Alloy-strain-output induced lattice dislocation in Ni3FeN/Ni3Fe ultrathin nanosheets for highly efficient overall water splitting

Abstract

Designing highly efficient, stable and low-cost bifunctional electrocatalysts based on in situ microstructure evolution, especially achieving partial lattice dislocation on a highly crystalline texture, to catalyze the hydrogen evolution reaction (HER) and oxygen evolution reaction (OER) is challenging. Herein, catalysts with the Ni₃Fe alloy embedded in Ni₃FeN ultrathin nanosheets (∼1 nm) were fabricated through thermal ammonolysis treatment of cation-vacant monolayered NiFe layered double hydroxides.

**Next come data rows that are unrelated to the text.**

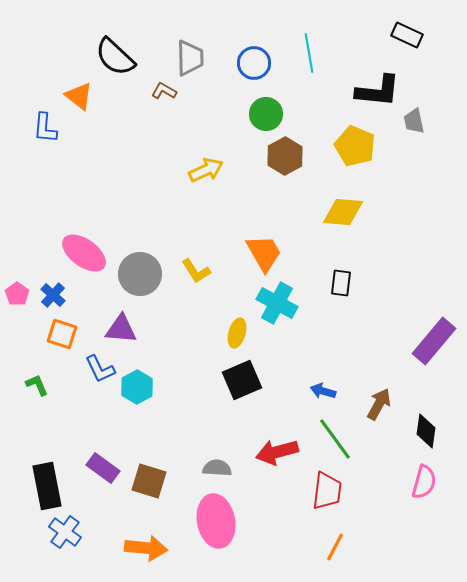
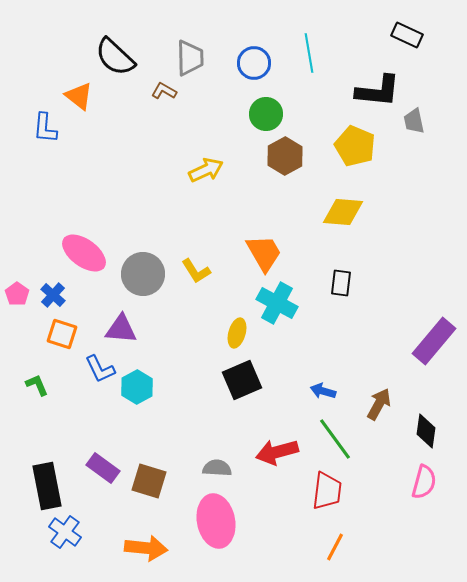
gray circle at (140, 274): moved 3 px right
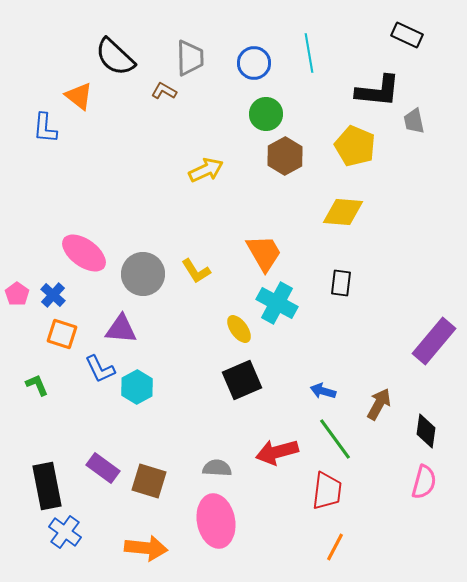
yellow ellipse at (237, 333): moved 2 px right, 4 px up; rotated 52 degrees counterclockwise
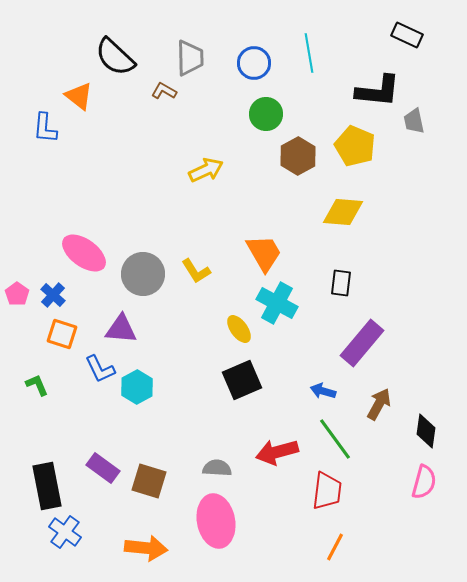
brown hexagon at (285, 156): moved 13 px right
purple rectangle at (434, 341): moved 72 px left, 2 px down
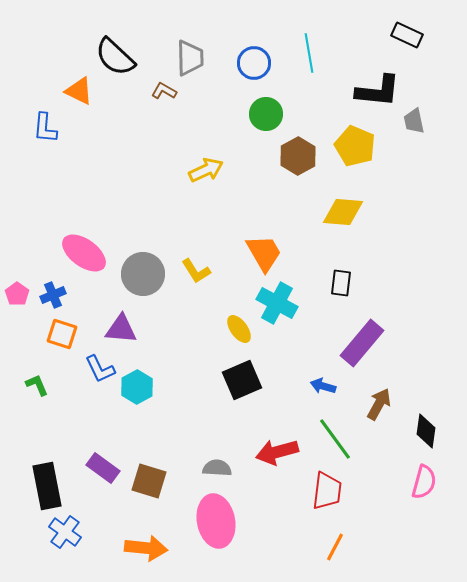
orange triangle at (79, 96): moved 5 px up; rotated 12 degrees counterclockwise
blue cross at (53, 295): rotated 25 degrees clockwise
blue arrow at (323, 391): moved 5 px up
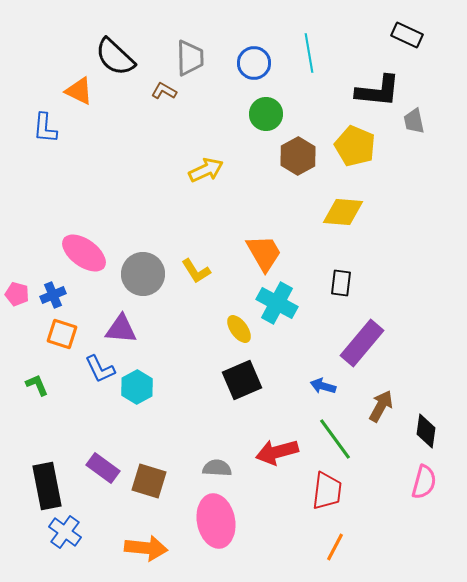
pink pentagon at (17, 294): rotated 20 degrees counterclockwise
brown arrow at (379, 404): moved 2 px right, 2 px down
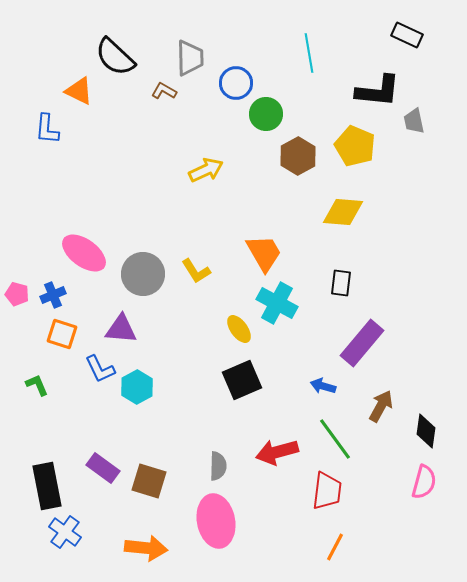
blue circle at (254, 63): moved 18 px left, 20 px down
blue L-shape at (45, 128): moved 2 px right, 1 px down
gray semicircle at (217, 468): moved 1 px right, 2 px up; rotated 88 degrees clockwise
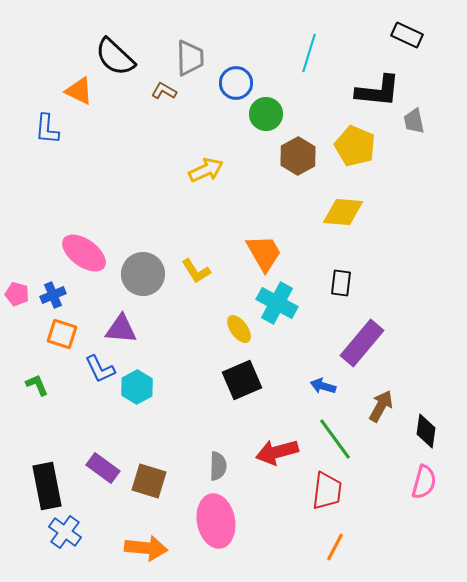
cyan line at (309, 53): rotated 27 degrees clockwise
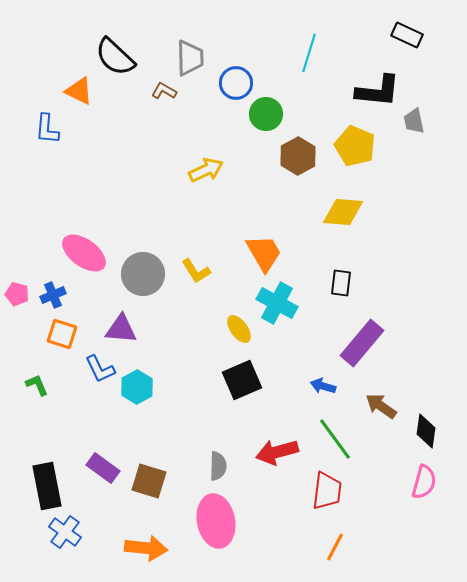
brown arrow at (381, 406): rotated 84 degrees counterclockwise
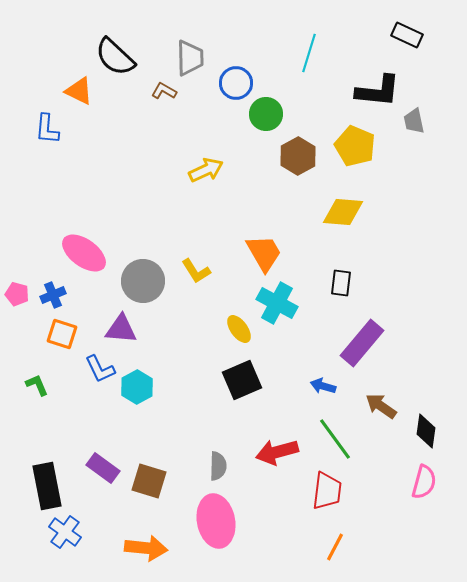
gray circle at (143, 274): moved 7 px down
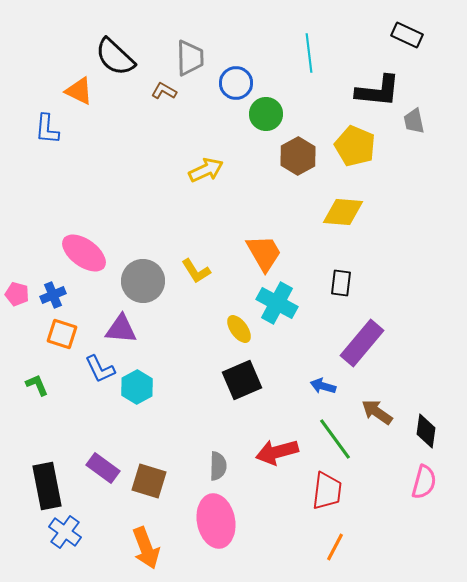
cyan line at (309, 53): rotated 24 degrees counterclockwise
brown arrow at (381, 406): moved 4 px left, 6 px down
orange arrow at (146, 548): rotated 63 degrees clockwise
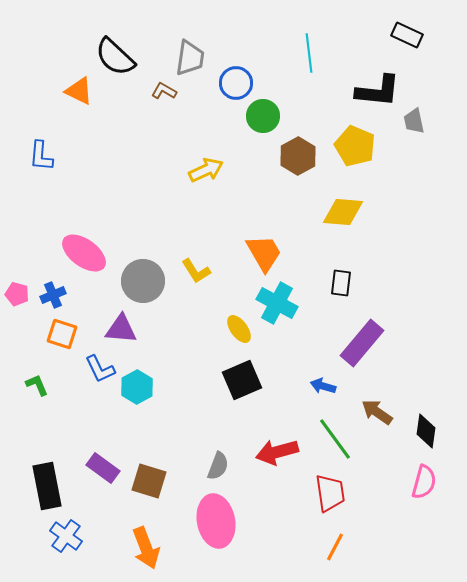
gray trapezoid at (190, 58): rotated 9 degrees clockwise
green circle at (266, 114): moved 3 px left, 2 px down
blue L-shape at (47, 129): moved 6 px left, 27 px down
gray semicircle at (218, 466): rotated 20 degrees clockwise
red trapezoid at (327, 491): moved 3 px right, 2 px down; rotated 15 degrees counterclockwise
blue cross at (65, 532): moved 1 px right, 4 px down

The emergence of the Ni₃Fe alloy during the annealing process unavoidably leads to strain output to adjacent microstructures in ultrathin nanosheets, contributing to the formation of lattice dislocations. Such lattice defects, combining the ultrathin 2D morphology and synergistic interfacial effect between Ni₃FeN and Ni₃Fe, endow the electrocatalyst (d-Ni₃FeN/Ni₃Fe) with excellent electrocatalytic performance for both the OER and HER in alkaline media, requiring overpotentials of 250 mV and 125 mV to drive a current density of 10 mA cm⁻² in 1 M KOH, respectively. The water electrolyzer with d-Ni₃FeN/Ni₃Fe as the cathode and anode yields a current density of 10 mA cm⁻² at a low cell voltage of 1.61 V, and exhibits excellent durability of over 90 h, outperforming the commercial IrO₂‖Pt/C cell. The present study offers a new trial of lattice defect engineering to develop high-performance non-precious bifunctional electrocatalysts for overall water splitting.